|WASHINGTON – Homeland Security and Governmental Affairs Committee Chairman Joe Lieberman, ID-Conn., and Ranking Member Susan Collins, R-Me., Tuesday said a federally-funded program that allows low-income District of Columbia students to attend private schools on scholarship is an educational success story that should be continued.
The Senators vowed to fight to extend the Opportunity Scholarship Program (OSP) – which is set to expire after the 2009-2010 school year absent Congressional action.
“The D.C. Opportunity Scholarship Program has been an issue of great national debate,” Lieberman said. “In the midst of this debate are real people – real parents looking for the best for their children and real children with all the talent God gave them just looking for the opportunity to develop it.
“The standard for judging any education program should be whether it works, whether it improves the performance of students. That’s not a Democratic or Republican – or even an Independent — question. It is a factual question, based on scientific evaluations and test scores. And when we apply that non-ideological, non-partisan standard to the Opportunity Scholarship Program, my conclusion is that the program works.”
Collins said: “Experts have carefully studied the D.C. Opportunity Scholarship Program and concluded that the educational success of the program’s participants in reading has outpaced those in D.C. public schools. Under the Administration’s budget proposal, no new students would be permitted in the program although no federal funds are being diverted from public schools to this program. If Congress were to discontinue funding for D.C. opportunity scholarships, it is estimated that 86 percent of the students would be reassigned to schools that do not meet ‘adequate yearly progress’ goals in reading and math. We should not allow that to happen.”
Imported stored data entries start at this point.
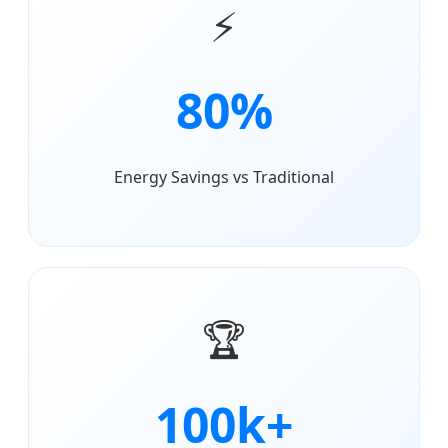
⚡
80%
Energy Savings vs Traditional
🏆
100k+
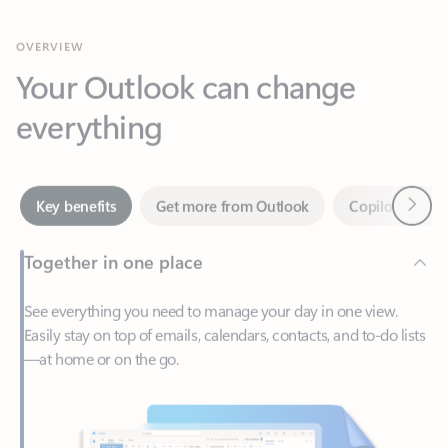
Your Outlook can change
everything
Next
Key benefits
Get more from Outlook
Copilot in Out
Together in one place
See everything you need to manage your day in one view.
Easily stay on top of emails, calendars, contacts, and to-do lists
—at home or on the go.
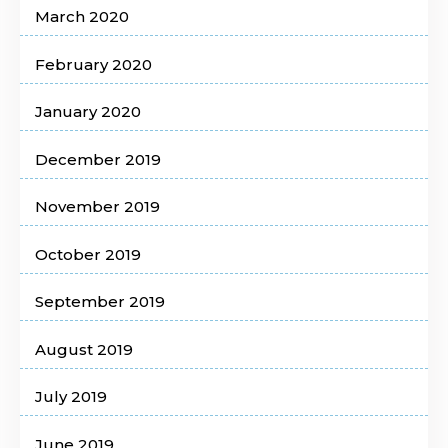
March 2020
February 2020
January 2020
December 2019
November 2019
October 2019
September 2019
August 2019
July 2019
June 2019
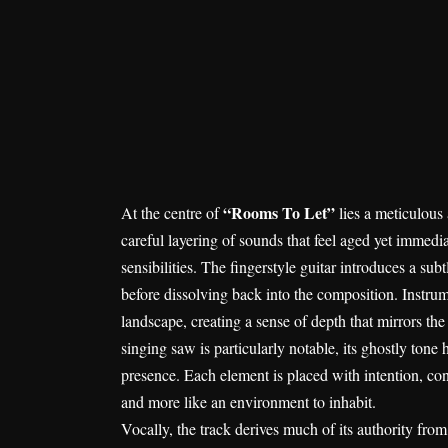
“Rooms To Let”
At the centre of
lies a meticulous
careful layering of sounds that feel aged yet immed
sensibilities. The fingerstyle guitar introduces a sub
before dissolving back into the composition. Instru
landscape, creating a sense of depth that mirrors the
singing saw is particularly notable, its ghostly ton
presence. Each element is placed with intention, con
and more like an environment to inhabit.
Vocally, the track derives much of its authority fro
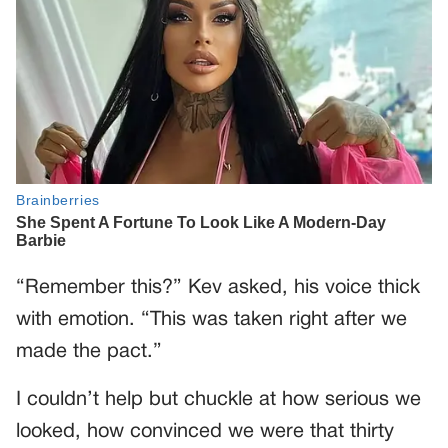
“Remember this?” Kev asked, his voice thick
with emotion. “This was taken right after we
made the pact.”
I couldn’t help but chuckle at how serious we
looked, how convinced we were that thirty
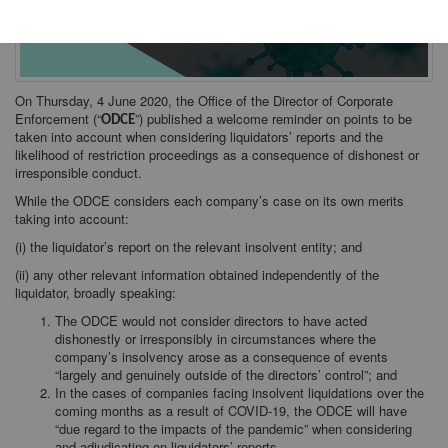
On Thursday, 4 June 2020, the Office of the Director of Corporate
Enforcement (“
”) published a welcome reminder on points to be
ODCE
taken into account when considering liquidators’ reports and the
likelihood of restriction proceedings as a consequence of dishonest or
irresponsible conduct.
While the ODCE considers each company’s case on its own merits
taking into account:
(i) the liquidator’s report on the relevant insolvent entity; and
(ii) any other relevant information obtained independently of the
liquidator, broadly speaking:
The ODCE would not consider directors to have acted
dishonestly or irresponsibly in circumstances where the
company’s insolvency arose as a consequence of events
“largely and genuinely outside of the directors’ control”; and
In the cases of companies facing insolvent liquidations over the
coming months as a result of COVID-19, the ODCE will have
“due regard to the impacts of the pandemic” when considering
and adjudicating on liquidators’ reports.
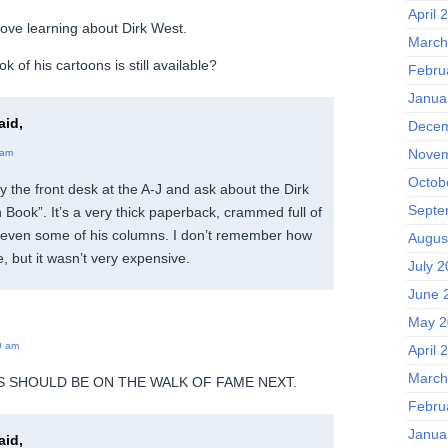
April 
 love learning about Dirk West.
March
k of his cartoons is still available?
Febru
Janua
aid,
Decem
Novem
 am
Octob
y the front desk at the A-J and ask about the Dirk
Septe
ook”. It’s a very thick paperback, crammed full of
d even some of his columns. I don’t remember how
Augus
, but it wasn’t very expensive.
July 
June 
May 2
9 am
April 
March
SS SHOULD BE ON THE WALK OF FAME NEXT.
Febru
Janua
aid,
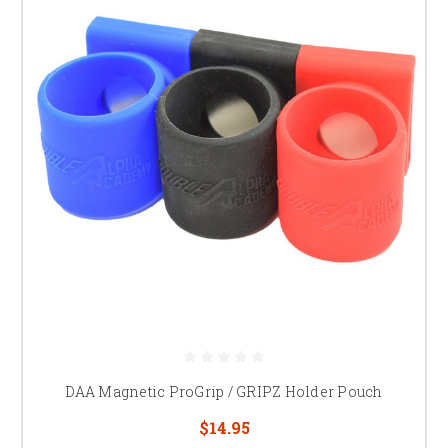
DAA Magnetic ProGrip / GRIPZ Holder Pouch
$14.95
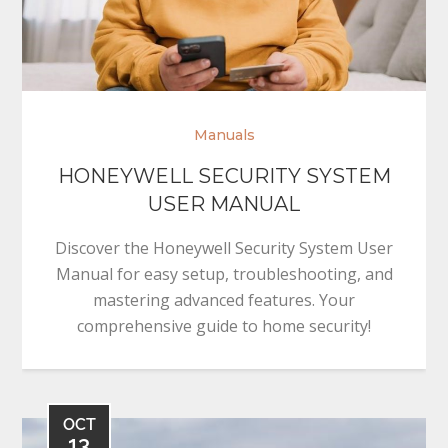
Manuals
HONEYWELL SECURITY SYSTEM
USER MANUAL
Discover the Honeywell Security System User
Manual for easy setup, troubleshooting, and
mastering advanced features. Your
comprehensive guide to home security!
OCT
13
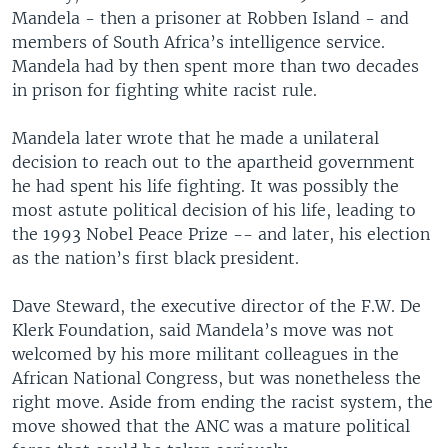
Mandela - then a prisoner at Robben Island - and
members of South Africa’s intelligence service.
Mandela had by then spent more than two decades
in prison for fighting white racist rule.
Mandela later wrote that he made a unilateral
decision to reach out to the apartheid government
he had spent his life fighting. It was possibly the
most astute political decision of his life, leading to
the 1993 Nobel Peace Prize -- and later, his election
as the nation’s first black president.
Dave Steward, the executive director of the F.W. De
Klerk Foundation, said Mandela’s move was not
welcomed by his more militant colleagues in the
African National Congress, but was nonetheless the
right move. Aside from ending the racist system, the
move showed that the ANC was a mature political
At the hearing, titled “the D.C. Opportunity Scholarship Program: Preserving School Choice For All,” Patrick J. Wolf, who studied the program for the Institute of Education Sciences (IES) said that enrolled students showed statistically significant educational improvement. The program was one of only four out of 11 programs studied for IES under similarly rigorous procedures that showed statistically significant results.
Congress established the D.C. OSP in 2004 as part of a broader educational strategy to provide new funding in equal parts for D.C. public schools, charter schools, and the OSP. The program expires at the end of the 2009-2010 school year, but the Obama Administration announced it will support allowing those children already in the program to continue until they graduate. Senate Majority Leader Harry Reid has promised Lieberman a full Senate vote on reauthorizing the program before it expires.
“This debate is not about pitting private schools against public schools, and the Opportunity Scholarship Program diverts no public money from public schools,” Lieberman said. “Those who can afford to send their children to private schools when they are dissatisfied with the public schools they might otherwise go to do so for obvious reasons: to provide their children with the best education available. They do so as good parents who deeply care about their children’s future. So why should we deny that opportunity to lower-income parents who want the best for their children too?
“In America, it should not be a privilege for our children to get first rate educations. It should be a right. Without a quality education for all, there cannot be equality for all.”
Additional witnesses included: Latasha Bennett, the parent of an OSP student; two OSP participants, Tiffany Dunston and Ronald Holassie; Former D.C. Mayor Anthony A. Williams and Sidwell Friends Head of School Bruce B. Stewart.